# [Problem requirements]
For each line below that holds the word "untuk", make a copy.

# [Dataset]
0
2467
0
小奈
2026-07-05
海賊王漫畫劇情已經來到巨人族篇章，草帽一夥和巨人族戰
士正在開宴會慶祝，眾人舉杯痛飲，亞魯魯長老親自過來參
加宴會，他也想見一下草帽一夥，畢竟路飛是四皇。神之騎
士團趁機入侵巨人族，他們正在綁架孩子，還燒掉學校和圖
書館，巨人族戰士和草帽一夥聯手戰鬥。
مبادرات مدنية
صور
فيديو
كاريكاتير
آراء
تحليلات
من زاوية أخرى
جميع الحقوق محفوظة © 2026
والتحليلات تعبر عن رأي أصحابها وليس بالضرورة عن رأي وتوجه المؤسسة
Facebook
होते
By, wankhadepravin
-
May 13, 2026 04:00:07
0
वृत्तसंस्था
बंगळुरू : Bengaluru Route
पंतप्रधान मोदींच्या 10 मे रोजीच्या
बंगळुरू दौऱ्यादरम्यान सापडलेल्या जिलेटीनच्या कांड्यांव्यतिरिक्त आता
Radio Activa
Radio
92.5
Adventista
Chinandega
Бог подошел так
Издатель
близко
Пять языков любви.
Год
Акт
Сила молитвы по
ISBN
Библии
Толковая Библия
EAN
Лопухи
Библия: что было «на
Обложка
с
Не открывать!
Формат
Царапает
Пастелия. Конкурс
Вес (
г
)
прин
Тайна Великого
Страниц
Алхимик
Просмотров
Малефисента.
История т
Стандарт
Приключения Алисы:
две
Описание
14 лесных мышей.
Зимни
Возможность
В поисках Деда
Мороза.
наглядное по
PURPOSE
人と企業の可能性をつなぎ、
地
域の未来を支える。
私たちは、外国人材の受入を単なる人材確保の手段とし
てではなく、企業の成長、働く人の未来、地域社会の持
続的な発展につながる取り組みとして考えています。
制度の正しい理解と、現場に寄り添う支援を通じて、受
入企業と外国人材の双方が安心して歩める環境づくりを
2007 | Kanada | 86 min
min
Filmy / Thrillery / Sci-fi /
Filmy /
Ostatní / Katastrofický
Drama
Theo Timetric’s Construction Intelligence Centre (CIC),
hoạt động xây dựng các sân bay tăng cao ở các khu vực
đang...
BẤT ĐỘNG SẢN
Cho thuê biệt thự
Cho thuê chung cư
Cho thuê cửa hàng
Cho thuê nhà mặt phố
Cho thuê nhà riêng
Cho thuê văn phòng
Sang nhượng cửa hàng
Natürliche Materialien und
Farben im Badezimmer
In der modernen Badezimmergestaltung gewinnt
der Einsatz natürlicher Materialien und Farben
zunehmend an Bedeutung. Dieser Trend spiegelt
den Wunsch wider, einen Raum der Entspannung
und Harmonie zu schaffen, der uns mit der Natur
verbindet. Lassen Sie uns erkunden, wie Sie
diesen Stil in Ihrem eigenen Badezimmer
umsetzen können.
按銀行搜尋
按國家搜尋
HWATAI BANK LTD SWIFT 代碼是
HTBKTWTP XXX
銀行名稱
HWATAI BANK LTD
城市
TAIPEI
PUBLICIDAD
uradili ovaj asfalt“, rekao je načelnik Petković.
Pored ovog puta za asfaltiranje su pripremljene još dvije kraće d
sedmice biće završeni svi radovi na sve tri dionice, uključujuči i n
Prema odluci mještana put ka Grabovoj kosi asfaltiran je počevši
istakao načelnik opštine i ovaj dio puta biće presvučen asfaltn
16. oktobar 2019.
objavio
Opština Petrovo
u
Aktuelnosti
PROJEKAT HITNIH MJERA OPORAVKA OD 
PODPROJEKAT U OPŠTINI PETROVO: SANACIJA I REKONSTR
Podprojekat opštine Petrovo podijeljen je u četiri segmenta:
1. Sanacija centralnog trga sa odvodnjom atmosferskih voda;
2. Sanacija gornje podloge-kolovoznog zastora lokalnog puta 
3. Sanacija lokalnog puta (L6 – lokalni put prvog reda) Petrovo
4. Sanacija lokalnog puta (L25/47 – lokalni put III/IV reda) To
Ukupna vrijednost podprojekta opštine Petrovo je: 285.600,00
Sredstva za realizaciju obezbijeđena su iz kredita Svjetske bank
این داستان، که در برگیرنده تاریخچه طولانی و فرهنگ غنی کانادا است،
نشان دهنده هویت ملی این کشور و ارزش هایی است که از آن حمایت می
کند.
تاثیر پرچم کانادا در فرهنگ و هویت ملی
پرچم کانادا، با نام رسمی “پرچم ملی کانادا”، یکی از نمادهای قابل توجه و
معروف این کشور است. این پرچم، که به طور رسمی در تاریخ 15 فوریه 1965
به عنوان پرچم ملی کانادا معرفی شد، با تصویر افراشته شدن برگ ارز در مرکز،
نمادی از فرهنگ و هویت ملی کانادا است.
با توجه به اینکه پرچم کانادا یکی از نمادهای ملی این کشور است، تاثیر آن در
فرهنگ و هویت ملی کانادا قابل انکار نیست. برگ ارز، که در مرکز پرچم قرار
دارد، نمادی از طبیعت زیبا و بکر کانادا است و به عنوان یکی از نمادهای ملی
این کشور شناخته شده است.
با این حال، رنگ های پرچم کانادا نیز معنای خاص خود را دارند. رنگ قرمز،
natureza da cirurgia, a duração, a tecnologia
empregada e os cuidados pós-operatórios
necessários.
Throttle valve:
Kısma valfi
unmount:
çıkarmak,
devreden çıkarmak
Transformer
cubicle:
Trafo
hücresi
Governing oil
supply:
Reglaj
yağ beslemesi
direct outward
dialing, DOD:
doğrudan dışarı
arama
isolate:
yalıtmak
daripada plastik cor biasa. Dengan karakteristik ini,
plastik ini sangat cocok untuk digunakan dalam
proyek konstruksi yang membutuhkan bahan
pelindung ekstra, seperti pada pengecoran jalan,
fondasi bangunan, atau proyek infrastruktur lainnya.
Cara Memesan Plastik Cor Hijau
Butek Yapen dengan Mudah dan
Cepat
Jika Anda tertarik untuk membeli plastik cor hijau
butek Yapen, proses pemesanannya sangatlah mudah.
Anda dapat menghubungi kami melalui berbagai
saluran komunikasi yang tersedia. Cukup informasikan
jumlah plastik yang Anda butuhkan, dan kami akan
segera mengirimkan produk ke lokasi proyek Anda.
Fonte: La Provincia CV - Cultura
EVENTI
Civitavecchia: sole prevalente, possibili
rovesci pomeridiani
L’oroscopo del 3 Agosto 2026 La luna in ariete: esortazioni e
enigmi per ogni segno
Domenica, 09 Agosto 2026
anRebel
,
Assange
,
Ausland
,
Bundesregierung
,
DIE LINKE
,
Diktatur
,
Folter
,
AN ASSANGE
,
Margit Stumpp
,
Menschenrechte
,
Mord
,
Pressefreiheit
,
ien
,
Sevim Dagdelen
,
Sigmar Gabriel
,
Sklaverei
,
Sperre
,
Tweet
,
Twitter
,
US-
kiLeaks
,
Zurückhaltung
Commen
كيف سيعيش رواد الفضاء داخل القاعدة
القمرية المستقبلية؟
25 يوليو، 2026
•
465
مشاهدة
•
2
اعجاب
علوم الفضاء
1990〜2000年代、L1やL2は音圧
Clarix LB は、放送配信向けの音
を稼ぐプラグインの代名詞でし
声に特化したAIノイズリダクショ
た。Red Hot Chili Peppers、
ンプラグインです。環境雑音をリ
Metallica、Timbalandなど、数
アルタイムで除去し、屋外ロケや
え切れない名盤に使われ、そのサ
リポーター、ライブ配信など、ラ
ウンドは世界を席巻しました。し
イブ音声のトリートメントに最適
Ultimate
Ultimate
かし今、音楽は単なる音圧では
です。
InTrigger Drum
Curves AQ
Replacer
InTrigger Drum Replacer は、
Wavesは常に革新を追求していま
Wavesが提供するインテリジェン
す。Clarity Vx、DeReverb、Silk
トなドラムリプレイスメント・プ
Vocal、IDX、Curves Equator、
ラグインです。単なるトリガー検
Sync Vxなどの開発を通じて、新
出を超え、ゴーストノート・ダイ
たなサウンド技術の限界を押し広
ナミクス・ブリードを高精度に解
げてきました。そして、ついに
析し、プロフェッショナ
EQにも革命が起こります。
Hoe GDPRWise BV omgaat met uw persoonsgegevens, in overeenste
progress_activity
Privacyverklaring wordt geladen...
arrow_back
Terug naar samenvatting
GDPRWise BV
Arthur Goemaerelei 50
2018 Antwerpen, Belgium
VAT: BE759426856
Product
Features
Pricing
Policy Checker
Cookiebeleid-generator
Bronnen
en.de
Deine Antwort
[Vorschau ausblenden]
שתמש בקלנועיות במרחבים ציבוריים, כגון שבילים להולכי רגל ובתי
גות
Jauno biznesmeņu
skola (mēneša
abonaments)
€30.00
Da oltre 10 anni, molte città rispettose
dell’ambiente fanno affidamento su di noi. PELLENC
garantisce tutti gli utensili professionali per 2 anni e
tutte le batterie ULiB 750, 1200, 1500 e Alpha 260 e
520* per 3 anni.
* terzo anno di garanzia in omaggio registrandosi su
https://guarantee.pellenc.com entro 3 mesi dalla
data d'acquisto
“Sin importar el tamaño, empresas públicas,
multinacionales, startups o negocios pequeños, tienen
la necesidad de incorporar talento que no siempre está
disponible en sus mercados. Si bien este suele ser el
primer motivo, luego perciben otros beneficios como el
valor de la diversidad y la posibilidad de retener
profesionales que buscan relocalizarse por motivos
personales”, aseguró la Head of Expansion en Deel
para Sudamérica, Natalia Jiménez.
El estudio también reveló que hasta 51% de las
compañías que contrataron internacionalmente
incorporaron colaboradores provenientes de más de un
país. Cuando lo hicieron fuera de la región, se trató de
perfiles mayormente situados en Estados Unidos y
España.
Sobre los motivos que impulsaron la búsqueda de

# [Response box]
plastik ini sangat cocok untuk digunakan dalam
Jika Anda tertarik untuk membeli plastik cor hijau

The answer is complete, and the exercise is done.